Auf der Frankfurter Buchmesse habe ich eine Buchreihe entdeckt, die mich vom ersten Moment an begeistert hat. Erschienen bei diaphanes ist Platon & Co., eine Reihe, die sich philosophischen Größen über ihre Biografie her nähert, hier und da dazudichtet, die Aussagen der Philosophen selbst aber klar wiedergibt und das Ganze für Kinder unterhaltsam und lehrreich erzählt. Gleich mitnehmen durfte ich Wittgensteins Nashorn von Franҫoise Armengaud mit Illustrationen von Annabelle Buxton, aus dem Französischen von Martine Hénissart und Thomas Laugstien, 63 Seiten kurz und erschienen dieses Jahr.
Wittgenstein sucht ein Nashorn. Weil er die Aussage „Hier gibt es kein Nashorn“ so lange für falsch erachtet, wie sie nicht bewiesen wird. Wie aber beweist man, dass etwas nicht ist, wenn der einzige Beweis seine Nichtexistenz ist, die Existenz aber gedacht und ausgesprochen werden kann. Ein bildlicher Ansatz hilft, das Problem zu verdeutlichen und führt Wittgenstein auf eine Suche durch die Welt bis in den ersten Weltkrieg hinein.
Wittgensteins „Sätze“ sind im Buch hervorgehoben, so dass sie als Lehrsätze oder Weisheiten zu erkennen sind, gleichzeitig aber auch als etwas von Wittgenstein erdachtes. Die Probleme, die ihn beschäftigen werden plastisch und nicht so abstrakt wiedergegeben, wie das in Lehrbüchern oft der Fall ist. Nein, natürlich steigt der Leser – egal wessen Alters – nicht komplett hinter die Sprachphilosophie oder kann mit Wittgensteins Nashorn Russels Wahrheitsdefinition zum Wackeln bringen, aber die Problematik selbst und die Gedankengänge der Beobachtungen des Philosophen werden erstaunlich leicht und verständlich mitgeteilt. Die amüsanten und leicht comicartigen Illustrationen tun ihr übriges, um das Buch für Kinder schmackhaft zu machen.

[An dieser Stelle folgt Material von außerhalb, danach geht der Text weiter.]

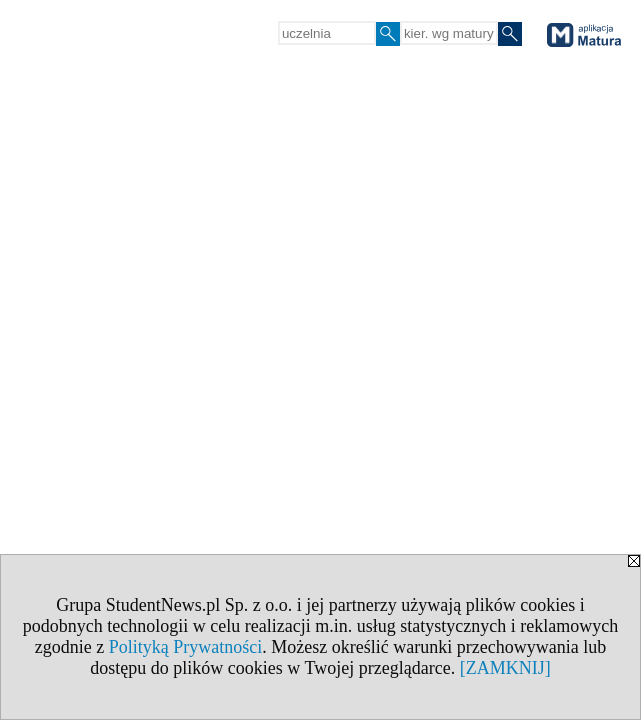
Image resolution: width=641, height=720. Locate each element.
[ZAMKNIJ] (505, 668)
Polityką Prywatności (186, 647)
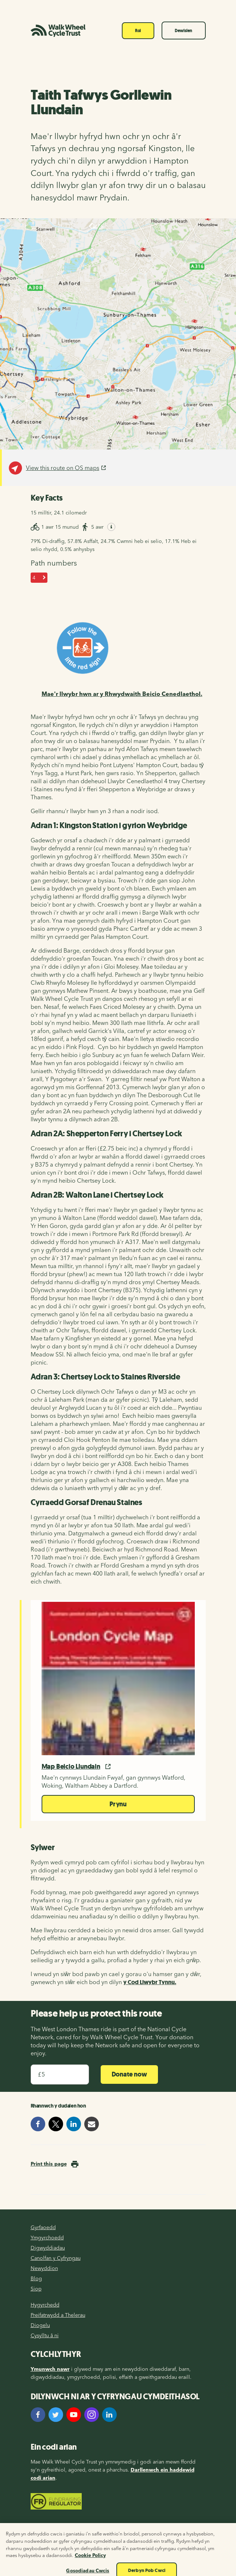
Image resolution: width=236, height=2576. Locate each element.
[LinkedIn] (109, 2414)
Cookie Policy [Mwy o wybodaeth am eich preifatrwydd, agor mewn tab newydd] (90, 2560)
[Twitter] (56, 2414)
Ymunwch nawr (50, 2369)
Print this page (49, 2163)
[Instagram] (91, 2414)
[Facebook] (38, 2414)
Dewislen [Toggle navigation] (183, 31)
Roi (138, 31)
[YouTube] (73, 2414)
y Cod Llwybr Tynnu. (149, 1982)
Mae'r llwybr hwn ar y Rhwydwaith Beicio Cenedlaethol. (122, 693)
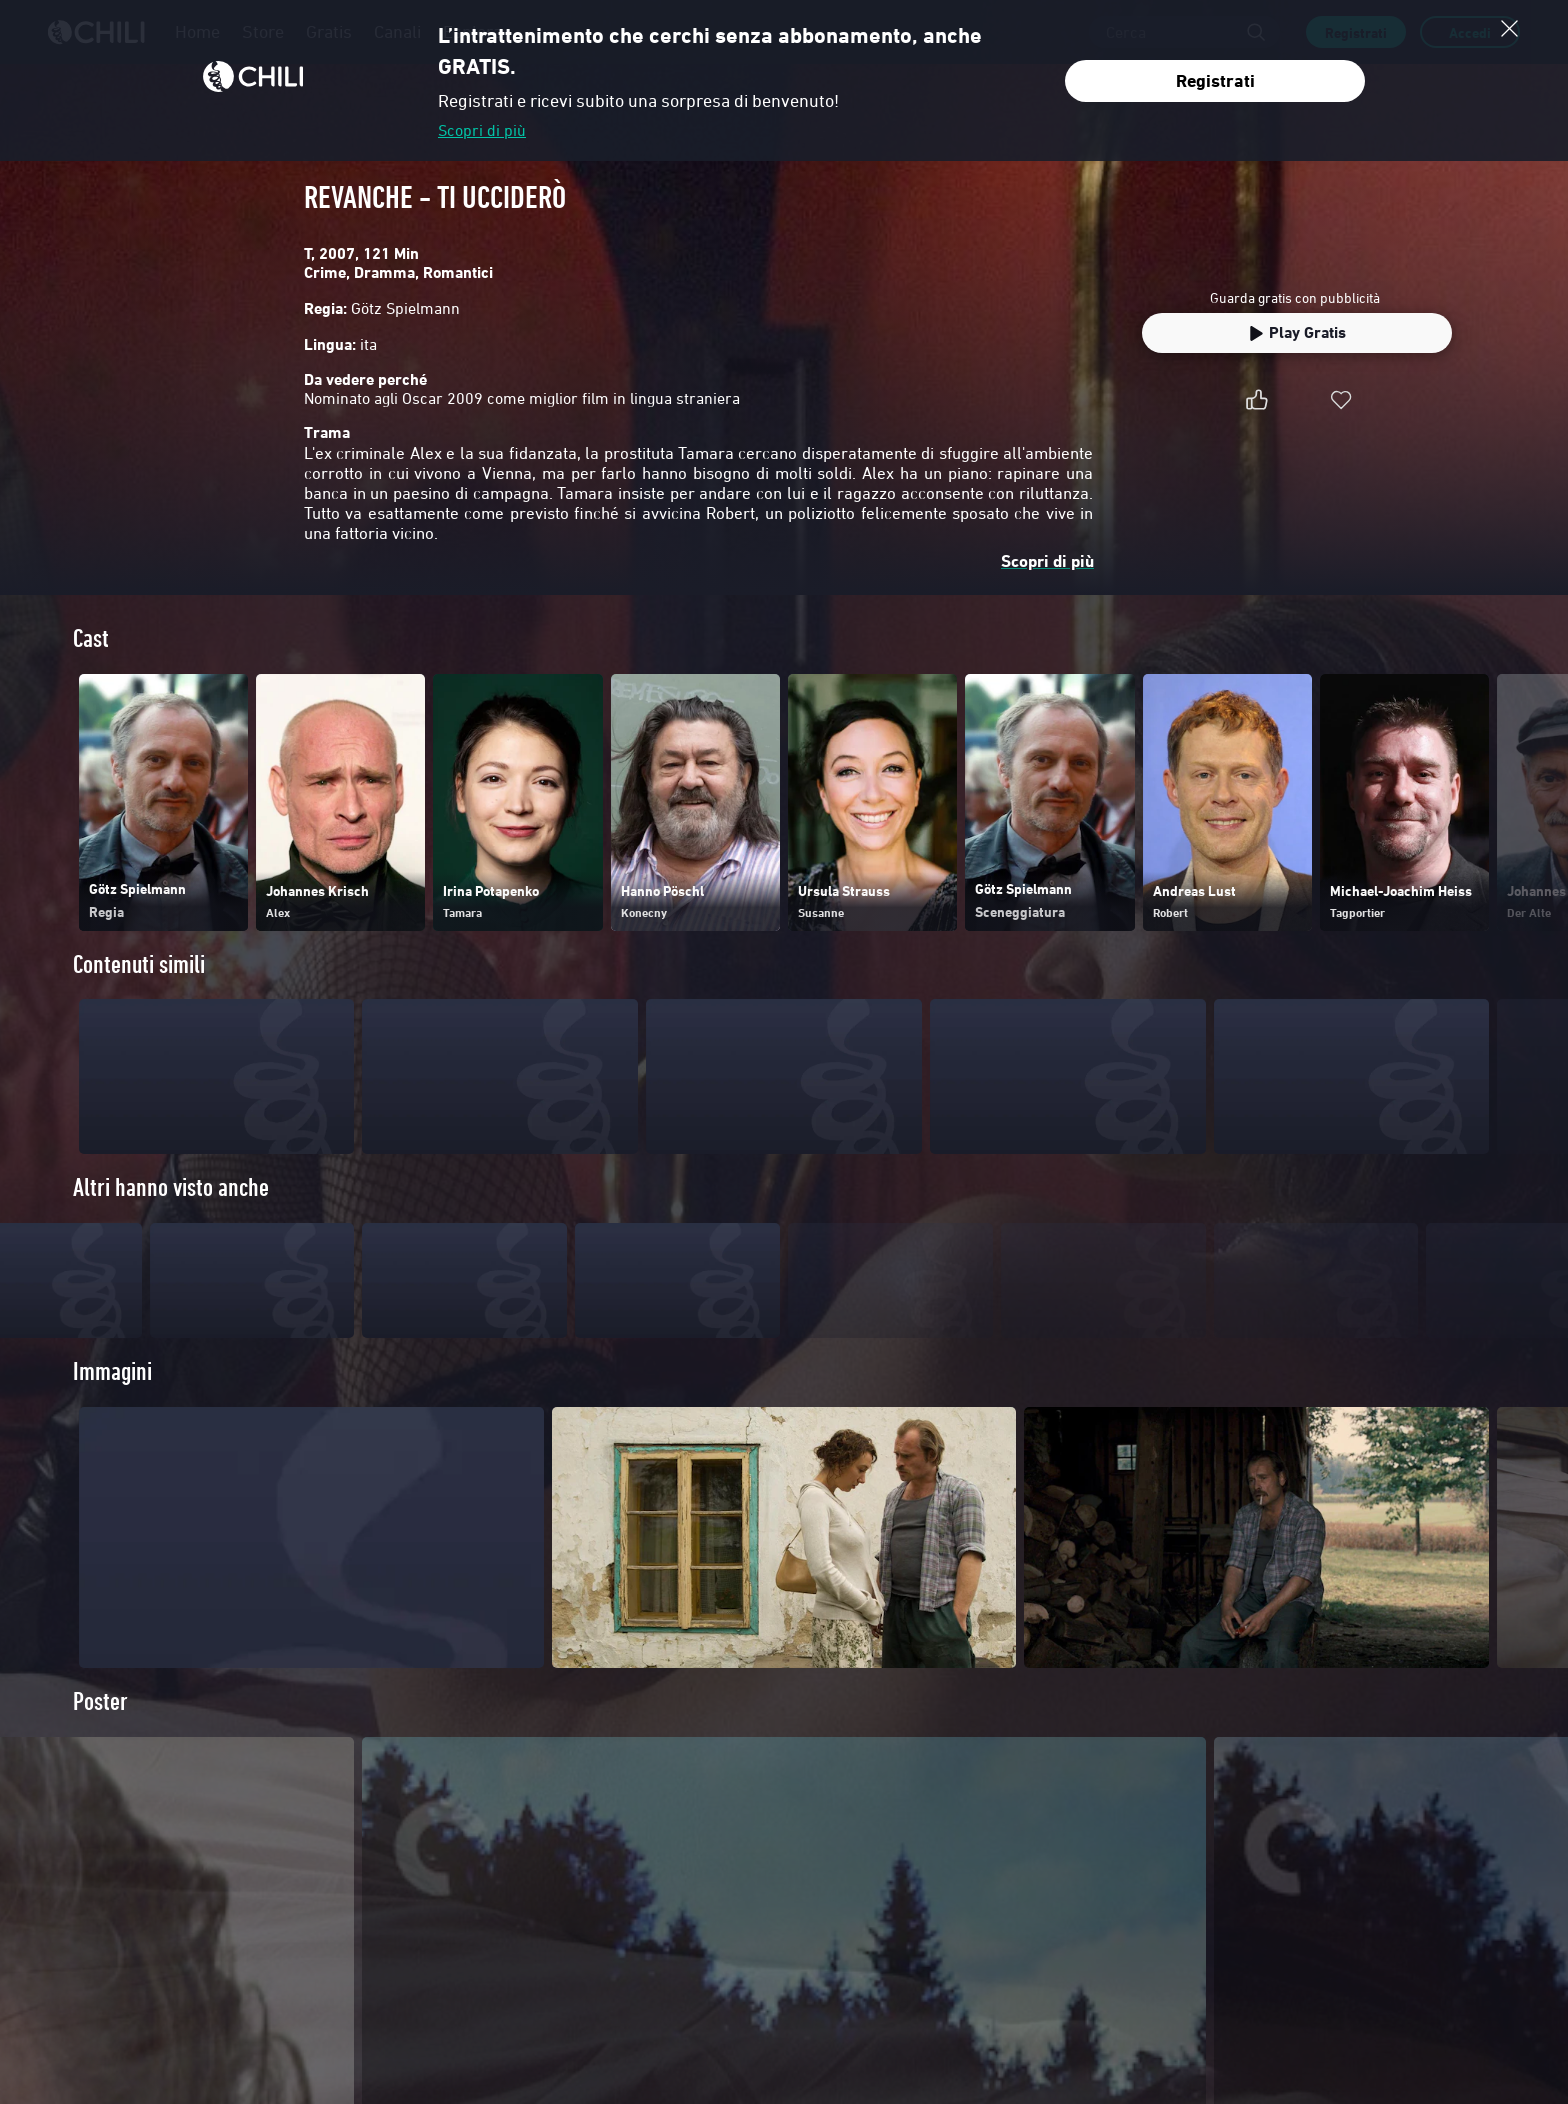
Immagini (112, 1411)
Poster (100, 1741)
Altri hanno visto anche (171, 1187)
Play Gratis (1297, 332)
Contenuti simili (139, 964)
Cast (91, 638)
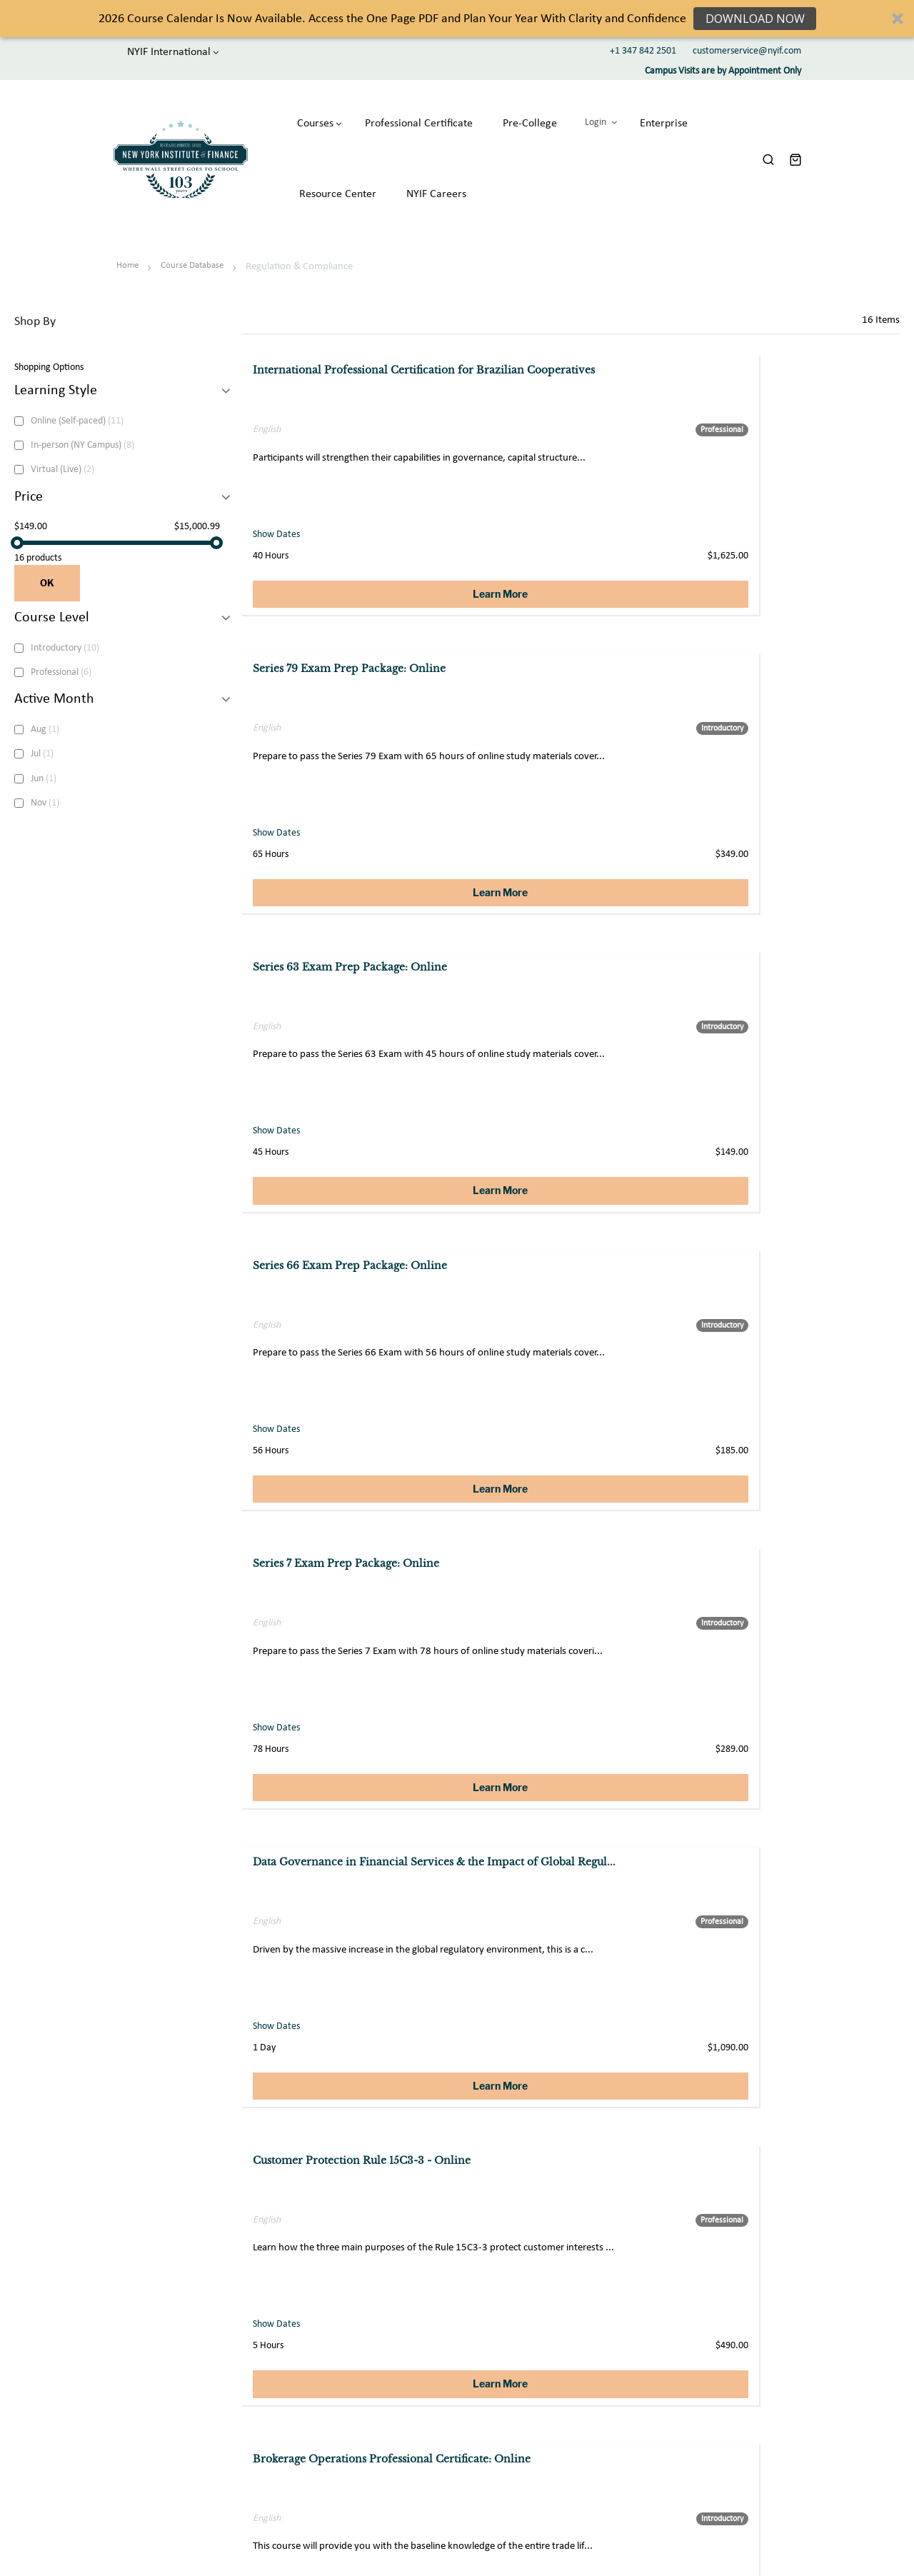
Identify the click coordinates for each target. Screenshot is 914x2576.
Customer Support (547, 2360)
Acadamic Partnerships (556, 2417)
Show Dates (278, 514)
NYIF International (155, 51)
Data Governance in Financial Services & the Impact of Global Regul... (790, 664)
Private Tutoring (543, 2380)
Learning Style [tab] (55, 369)
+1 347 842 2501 (643, 51)
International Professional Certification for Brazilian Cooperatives (322, 363)
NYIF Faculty (685, 2492)
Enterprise (531, 2398)
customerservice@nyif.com (747, 51)
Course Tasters (690, 2454)
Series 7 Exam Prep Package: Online (574, 649)
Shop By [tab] (35, 300)
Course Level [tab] (51, 595)
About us (377, 2360)
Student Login (688, 2360)
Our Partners (687, 2473)
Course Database (193, 244)
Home (128, 244)
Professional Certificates (408, 2398)
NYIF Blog (680, 2417)
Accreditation (387, 2435)
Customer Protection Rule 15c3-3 (793, 1548)
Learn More (350, 574)
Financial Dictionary (700, 2435)
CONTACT (543, 2313)
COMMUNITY (703, 2313)
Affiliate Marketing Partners (567, 2435)
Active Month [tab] (54, 678)
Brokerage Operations (311, 1548)
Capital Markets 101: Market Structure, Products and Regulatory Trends (571, 1262)
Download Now (754, 18)
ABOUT (387, 2313)
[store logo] (173, 148)
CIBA (369, 2417)
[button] (457, 18)
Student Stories (691, 2398)
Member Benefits (696, 2380)
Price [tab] (28, 475)
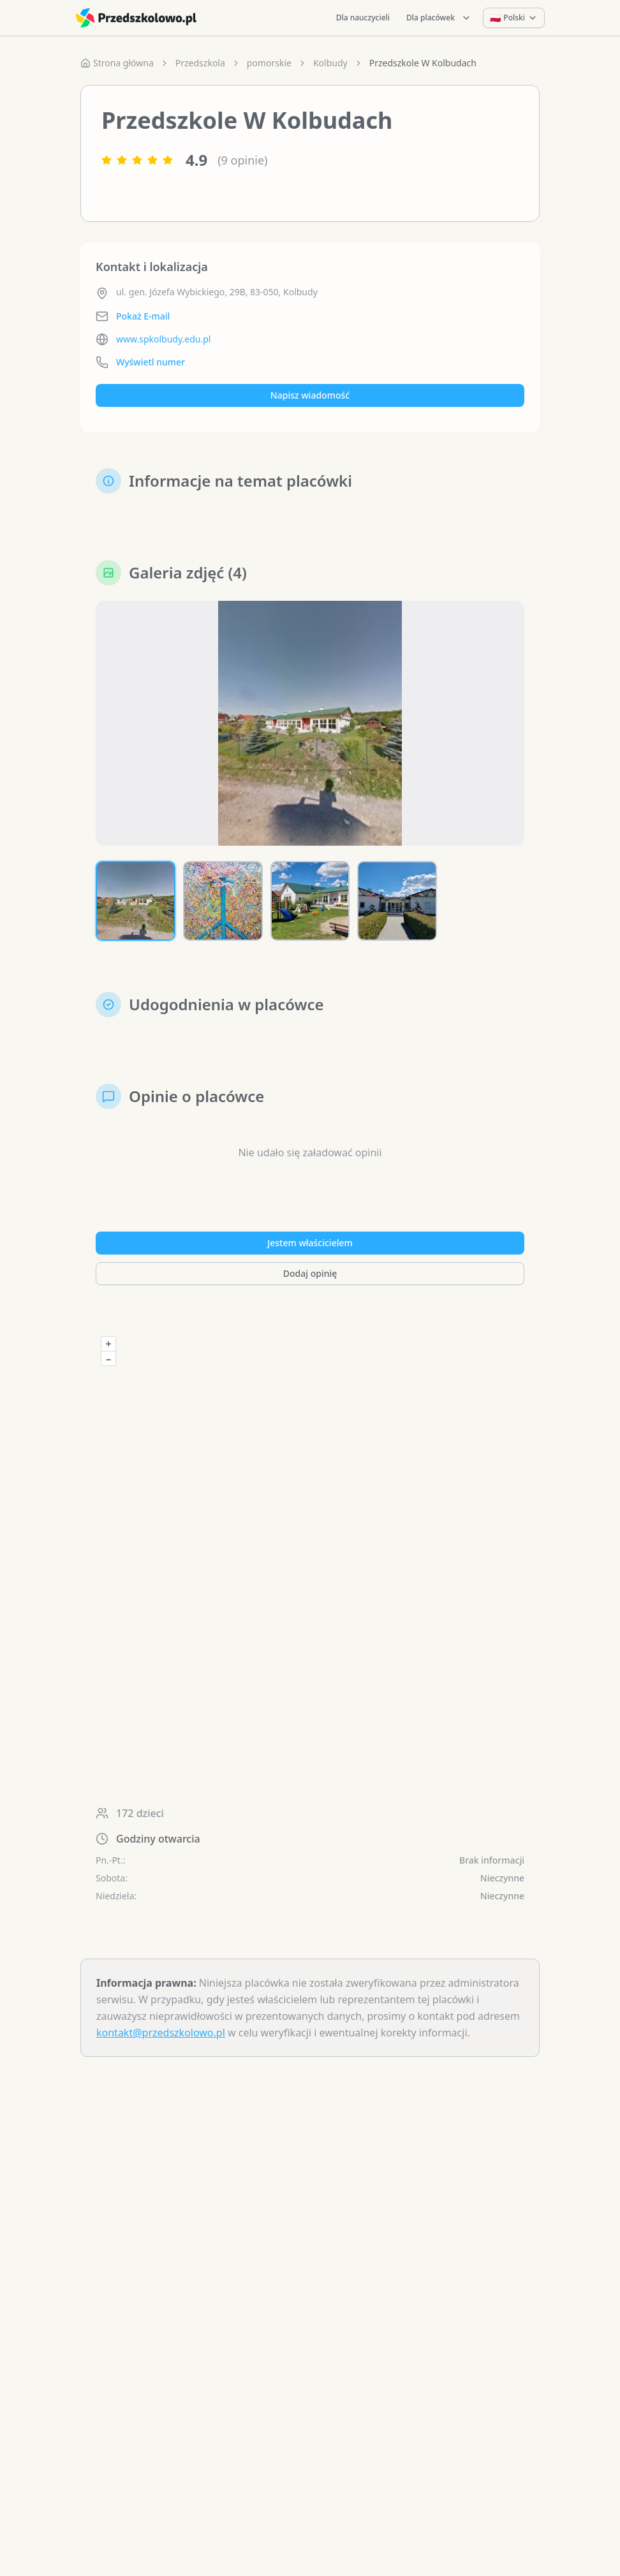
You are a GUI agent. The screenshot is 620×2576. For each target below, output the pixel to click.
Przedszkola (200, 63)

Gut, mein Siebenjähriger wird an manchen Formulierungen noch zu knabbern haben, aber etwas ältere Kinder können auch alleine mithilfe dieses Buches erste philosophische Erfahrungen machen, denn durch die Art, wie die „Lehre“ des Philosophen hier dargebracht wird, regt es auch zum eigenen überlegen an. Und das eben nicht nur die Kinder, sondern jeden Leser, weswegen ich das Buch ausdrücklich auch für Philosophen und Philosophie-Interessierte empfehle.
Bibliografische Eckdaten helfen dabei, Wittgenstein und seine Theorie auch historisch einzuordnen und mit anderen Theorien zu verknüpfen. Die komplette Lebensgeschichte wird dabei aber nicht erzählt, sondern viel mehr eine episodenhafte Begebenheit. Besonders schön als Hörisch-Doktorandin fand ich dabei die Seite, auf der das Nashorn zum Einhorn wird und Rilkes Einhornsonnett Anklang findet. Vielleicht wird gerade dadurch die Möglichkeit des Seins des Unmöglichen durch die Verortung in der Sprache am Greifbarsten. Oh dieses ist das Tier, das es nicht gibt.
Mit Wittgensteins Nashorn hat sich die Reihe Platon & Co. auf jeden Fall ihren Platz in meinem Bücherregal gesichert und ich hoffe, schon bald wieder eines dieser tollen Bücher vorstellen zu können.